A graph is a representation of a network structure. There are tons of graph real world examples, the Internet and the social graph being the classic ones.
It’s basically a set of nodes connected by edges.
I’ll skip the mathematical concepts since you can find them everywhere and jump directly to a Go implementation of a graph.
Implementation
A graph data structure will expose those methods:
AddNode()inserts a nodeAddEdge()adds an edge between two nodes
and String() for inspection purposes.
A Graph is defined as
type ItemGraph struct {
nodes []*Node
edges map[Node][]*Node
lock sync.RWMutex
}
with Node being
type Node struct {
value Item
}
I’ll implement an undirected graph, which means that adding an edge from A to B also adds an edge from B to A.
Implementation
// Package graph creates a ItemGraph data structure for the Item type
package graph
import (
"fmt"
"sync"
"github.com/cheekybits/genny/generic"
)
// Item the type of the binary search tree
type Item generic.Type
// Node a single node that composes the tree
type Node struct {
value Item
}
func (n *Node) String() string {
return fmt.Sprintf("%v", n.value)
}
// ItemGraph the Items graph
type ItemGraph struct {
nodes []*Node
edges map[Node][]*Node
lock sync.RWMutex
}
// AddNode adds a node to the graph
func (g *ItemGraph) AddNode(n *Node) {
g.lock.Lock()
g.nodes = append(g.nodes, n)
g.lock.Unlock()
}
// AddEdge adds an edge to the graph
func (g *ItemGraph) AddEdge(n1, n2 *Node) {
g.lock.Lock()
if g.edges == nil {
g.edges = make(map[Node][]*Node)
}
g.edges[*n1] = append(g.edges[*n1], n2)
g.edges[*n2] = append(g.edges[*n2], n1)
g.lock.Unlock()
}
// AddEdge adds an edge to the graph
func (g *ItemGraph) String() {
g.lock.RLock()
s := ""
for i := 0; i < len(g.nodes); i++ {
s += g.nodes[i].String() + " -> "
near := g.edges[*g.nodes[i]]
for j := 0; j < len(near); j++ {
s += near[j].String() + " "
}
s += "\n"
}
fmt.Println(s)
g.lock.RUnlock()
}
Quite straightforward. Here’s a test that when run, will populate the graph and print
$ go test
A -> B C D
B -> A E
C -> A E
D -> A
E -> B C F
F -> E
PASS
package graph
import (
"fmt"
"testing"
)
var g ItemGraph
func fillGraph() {
nA := Node{"A"}
nB := Node{"B"}
nC := Node{"C"}
nD := Node{"D"}
nE := Node{"E"}
nF := Node{"F"}
g.AddNode(&nA)
g.AddNode(&nB)
g.AddNode(&nC)
g.AddNode(&nD)
g.AddNode(&nE)
g.AddNode(&nF)
g.AddEdge(&nA, &nB)
g.AddEdge(&nA, &nC)
g.AddEdge(&nB, &nE)
g.AddEdge(&nC, &nE)
g.AddEdge(&nE, &nF)
g.AddEdge(&nD, &nA)
}
func TestAdd(t *testing.T) {
fillGraph()
g.String()
}
Traversing the graph: BFS
BFS (Breadth-First Search) is one of the most widely known algorithm to traverse a graph. Starting from a node, it first traverses all its directly linked nodes, then processes the nodes linked to those, and so on.
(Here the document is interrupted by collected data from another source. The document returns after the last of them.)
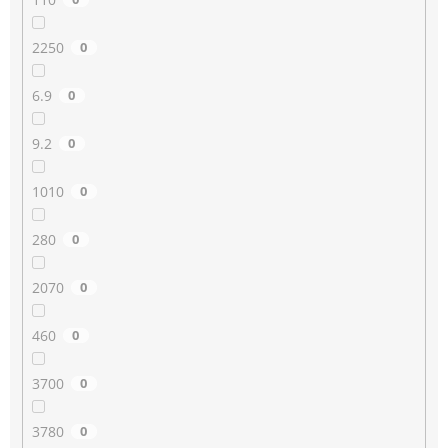
2250
0
6.9
0
9.2
0
1010
0
280
0
2070
0
460
0
3700
0
3780
0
It’s implemented using a queue, which is generated from my Go implementation of a queue data structure with code generation for the node type:
// This file was automatically generated by genny.
// Any changes will be lost if this file is regenerated.
// see https://github.com/cheekybits/genny
package graph
import "sync"
// NodeQueue the queue of Nodes
type NodeQueue struct {
items []Node
lock sync.RWMutex
}
// New creates a new NodeQueue
func (s *NodeQueue) New() *NodeQueue {
s.lock.Lock()
s.items = []Node{}
s.lock.Unlock()
return s
}
// Enqueue adds an Node to the end of the queue
func (s *NodeQueue) Enqueue(t Node) {
s.lock.Lock()
s.items = append(s.items, t)
s.lock.Unlock()
}
// Dequeue removes an Node from the start of the queue
func (s *NodeQueue) Dequeue() *Node {
s.lock.Lock()
item := s.items[0]
s.items = s.items[1:len(s.items)]
s.lock.Unlock()
return &item
}
// Front returns the item next in the queue, without removing it
func (s *NodeQueue) Front() *Node {
s.lock.RLock()
item := s.items[0]
s.lock.RUnlock()
return &item
}
// IsEmpty returns true if the queue is empty
func (s *NodeQueue) IsEmpty() bool {
s.lock.RLock()
defer s.lock.RUnlock()
return len(s.items) == 0
}
// Size returns the number of Nodes in the queue
func (s *NodeQueue) Size() int {
s.lock.RLock()
defer s.lock.RUnlock()
return len(s.items)
}
Traverse method
Here’s the BFS implementation:
// Traverse implements the BFS traversing algorithm
func (g *ItemGraph) Traverse(f func(*Node)) {
g.lock.RLock()
q := NodeQueue{}
q.New()
n := g.nodes[0]
q.Enqueue(*n)
visited := make(map[*Node]bool)
for {
if q.IsEmpty() {
break
}
node := q.Dequeue()
visited[node] = true
near := g.edges[*node]
for i := 0; i < len(near); i++ {
j := near[i]
if !visited[j] {
q.Enqueue(*j)
visited[j] = true
}
}
if f != nil {
f(node)
}
}
g.lock.RUnlock()
}
which can be tested with
func TestTraverse(t *testing.T) {
g.Traverse(func(n *Node) {
fmt.Printf("%v\n", n)
})
}
which after being added to our tests, will print the road it took to traverse all our nodes:
A
B
C
D
A
E
F
Creating a concrete graph data structure
You can use this generic implemenation to generate type-specific graphs, using
//generate a `IntGraph` graph of `int` values
genny -in graph.go -out graph-int.go gen "Item=int"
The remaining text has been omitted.